In this case, what didn't happen in e-book pricing. Those of you who read Jon Sargent's (Macmillan) year-end letter will know that the people opposed to settling with the DOJ have pointed out that there would be nothing to stop a precipitous plunge in e-book prices. Except somehow that didn't happen in 2012.
Since several of the big publishers settled immediately, their e-book prices have been subjected to discounting for months. Instead of maintaining the 13.99 and up price that publishers were accused of colluding to maintain, prices have slid downward a bit, but not crashed. According to David Streitfeld's piece in the Times this week, new e-book prices seem to be hovering around $11-12.50 even as sales climbed by over a third.
It's possible, of course, that Amazon is just biding its time until all the publishers are settled, but that seems unlikely. Amazon doesn't discuss its pricing strategies in public, but it has shown it has extremely fine-grained control over what prices it offers on its millions of catalog items. It is fully capable of discounting some e-books while maintaining price floors on others. Instead, Streitfeld hypothesizes, the sustained higher price may be due to another things-that-didn't-happen: e-books have not displaced physical books, at least not to the degree predicted.

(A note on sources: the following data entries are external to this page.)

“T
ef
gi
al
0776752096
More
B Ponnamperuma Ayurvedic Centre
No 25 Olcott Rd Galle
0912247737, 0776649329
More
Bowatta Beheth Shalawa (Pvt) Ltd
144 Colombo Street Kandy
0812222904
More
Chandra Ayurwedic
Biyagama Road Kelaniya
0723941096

The causes cited for this are the usual ones, plus frankly there may be some buying fatigue among e-book consumers. People who bought new e-books or bought e-books for the first time seemed to be stocking up a large selection and it's possible they're taking time out to digest what they've already bought before making more purchases. It will be very interesting to see what the numbers look like next month once analysts have had a chance to digest the purchasing data from this Christmas season.

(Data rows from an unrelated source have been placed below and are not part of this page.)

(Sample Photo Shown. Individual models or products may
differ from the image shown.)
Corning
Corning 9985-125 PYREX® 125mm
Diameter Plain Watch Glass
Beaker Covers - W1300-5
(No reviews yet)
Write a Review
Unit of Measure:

The other, more interesting to me, possibility is that we're starting to understand the shape of the niche that e-books will occupy in the sales ecosystem. As Streitfeld says, the demise of retail book outlets may itself be hurting e-book sales, particularly among the majority of purchasers who are either new to e-books or who still buy both e-books and physical books. These buyers may like the idea of browsing, holding things in their hands, etc - the physical aspects of book-shopping. That they then went home and bought e-books was bad news for the retailer, but if in fact that first step is important to the e-buying process then the lack of a physical presence may spell trouble for e-book sales and for converting physical-book readers into e-book readers.
In addition, e-books are generally tied to a physical product - their reader. You can discount a book if you're selling a reader at a good margin. But if the market for readers is saturating and you're having to discount readers then you may not be able to sustain losses on e-books. Likewise if you depend on sales of a reader in order to push e-book sales then the fortunes of the two will tend to rise and fall together.
So yes I expect e-books to get cheaper in 2013, but not by much. For prices to drop significantly publishers will need to retool their businesses to be able to pass on the cost savings of digital production to end readers, and to do so in a way that doesn't destroy their physical-book pipelines in the process.